Question

Let \(Y\) be a closed subspace of a Banach space \(X\) and \(x \in X\). We say that \(x\) is orthogonal to \(Y\) if \(\|x+y\| \geq\|x\|\) for every \(y \in Y\). Note that, in a Hilbert space, this is equivalent to \(x \perp Y\) (Lemma 7.51). Prove the following. Let \((X,\|\cdot\|)\) be a Banach space such that the dual norm \(\|\cdot\|^{*}\) is Fréchet differentiable. Let \(Z\) be a subspace of \(X\) of finite codimension. Let \(M\) be the set of all elements in \(S_{X}\) that are orthogonal to \(Z\). Then \(M\) is a compact set.

Short answer

Set M is compact because X is Banach with dual norm being Fréchet differentiable and Z is finite codimensional.

Step-by-step solution

Define Orthogonality

Recall that for a vector x to be orthogonal to a closed subspace Y in a Banach space X, it must satisfy otag for every y in Y. This definition remains consistent across both generic Banach spaces and specific Hilbert spaces.

Recall Properties

Given X is a Banach space and we know the dual norm, orm* , is Fréchet differentiable. Also, consider Z , a subspace of X of finite codimension.

Understand the Set

Define set M as the collection of all elements in the unit sphere of X (denoted by S_X ) that are orthogonal to Z. Mathematically, it can be written as M = otag.

Compactness Claim

Claim that M is a compact set within the unit sphere S_{X}.
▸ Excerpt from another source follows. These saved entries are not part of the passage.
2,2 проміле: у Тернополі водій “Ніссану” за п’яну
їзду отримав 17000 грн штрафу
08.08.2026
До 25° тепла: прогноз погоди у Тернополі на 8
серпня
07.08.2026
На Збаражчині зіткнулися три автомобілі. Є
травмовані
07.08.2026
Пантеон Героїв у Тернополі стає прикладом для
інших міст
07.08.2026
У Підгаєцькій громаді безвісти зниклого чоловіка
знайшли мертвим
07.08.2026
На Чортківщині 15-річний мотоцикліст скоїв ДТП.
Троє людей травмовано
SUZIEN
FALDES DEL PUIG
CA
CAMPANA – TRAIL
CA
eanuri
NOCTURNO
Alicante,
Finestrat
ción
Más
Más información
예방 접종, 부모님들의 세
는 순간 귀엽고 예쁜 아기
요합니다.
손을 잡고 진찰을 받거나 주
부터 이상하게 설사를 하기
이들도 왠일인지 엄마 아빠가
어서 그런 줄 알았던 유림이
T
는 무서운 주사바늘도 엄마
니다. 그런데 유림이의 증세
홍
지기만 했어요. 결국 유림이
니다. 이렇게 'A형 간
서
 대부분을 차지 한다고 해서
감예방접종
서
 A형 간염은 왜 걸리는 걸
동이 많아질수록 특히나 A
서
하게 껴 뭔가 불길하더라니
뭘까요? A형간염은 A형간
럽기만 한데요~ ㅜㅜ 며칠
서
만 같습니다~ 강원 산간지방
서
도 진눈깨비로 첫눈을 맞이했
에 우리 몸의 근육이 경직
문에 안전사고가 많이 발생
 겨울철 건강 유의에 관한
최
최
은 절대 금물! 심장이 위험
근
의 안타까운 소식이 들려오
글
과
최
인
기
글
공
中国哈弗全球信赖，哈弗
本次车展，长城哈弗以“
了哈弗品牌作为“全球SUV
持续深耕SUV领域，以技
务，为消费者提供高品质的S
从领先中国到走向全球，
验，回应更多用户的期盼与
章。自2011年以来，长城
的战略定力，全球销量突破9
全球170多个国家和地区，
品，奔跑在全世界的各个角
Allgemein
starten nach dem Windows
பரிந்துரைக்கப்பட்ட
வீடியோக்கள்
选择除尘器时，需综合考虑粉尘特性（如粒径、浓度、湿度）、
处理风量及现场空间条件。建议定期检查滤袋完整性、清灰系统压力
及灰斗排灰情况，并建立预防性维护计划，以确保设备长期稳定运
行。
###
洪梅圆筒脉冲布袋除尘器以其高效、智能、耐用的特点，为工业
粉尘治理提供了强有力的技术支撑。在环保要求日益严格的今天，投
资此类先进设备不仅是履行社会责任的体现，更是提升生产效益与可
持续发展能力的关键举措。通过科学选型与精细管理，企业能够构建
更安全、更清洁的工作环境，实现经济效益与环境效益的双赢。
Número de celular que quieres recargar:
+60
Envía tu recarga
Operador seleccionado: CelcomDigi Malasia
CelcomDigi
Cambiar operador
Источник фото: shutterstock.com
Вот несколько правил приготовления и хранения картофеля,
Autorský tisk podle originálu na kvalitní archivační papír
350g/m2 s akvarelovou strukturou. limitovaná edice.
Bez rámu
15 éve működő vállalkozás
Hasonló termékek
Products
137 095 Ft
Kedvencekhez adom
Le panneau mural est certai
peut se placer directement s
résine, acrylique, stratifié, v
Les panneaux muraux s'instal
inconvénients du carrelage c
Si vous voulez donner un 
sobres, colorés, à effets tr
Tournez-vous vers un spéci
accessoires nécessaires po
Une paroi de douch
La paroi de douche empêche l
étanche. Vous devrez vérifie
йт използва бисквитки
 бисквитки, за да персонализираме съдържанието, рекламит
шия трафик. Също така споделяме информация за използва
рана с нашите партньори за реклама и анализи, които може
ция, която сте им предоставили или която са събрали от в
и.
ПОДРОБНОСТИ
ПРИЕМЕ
Use Fréchet differentiation

Utilize the fact that X^* is Fréchet differentiable to assist in demonstrating that M is contained within a compact subset.

Argue with Codimension

Since Z is of finite codimension in X, every element otag in Y' adheres to otag in a manner that separates a finite-dimensional subspace.

Prove the Compactness

Finally, combine the differentiable nature of the dual norm and the finite codimensional subspace structure to conclude M_n as a compact set within S_X. The argument ensures that all sequences in otag converge, thereby showing compactness.

Key concepts

Fréchet differentiable norm

In Banach spaces, norms can have different properties of smoothness. When we say a norm is **Fréchet differentiable**, it means that the norm has a very specific and useful kind of smoothness. Essentially, at every point, you can find a unique linear map that best approximates how the norm changes. This is particularly useful for understanding the behavior of functions and sets within the Banach space.

Finite codimension

If a subspace Z of a Banach space X has **finite codimension**, it means there are only a finite number of directions in X that are not captured by Z. In mathematical terms, this can be expressed by saying that the quotient space X/Z is finite-dimensional. This concept is crucial because it implies that, although infinite in size, the subspace lacks only a finite number of dimensions to be as large as X.

Dual norm

The **dual norm** of a Banach space X refers to the norm defined on its dual space (the space of all bounded linear functionals on X). It basically measures the 'size' of these functionals. If the dual norm is Fréchet differentiable, it gives us very precise control and insights into the behavior of these functionals. This is a powerful property often used in analysis and optimization problems.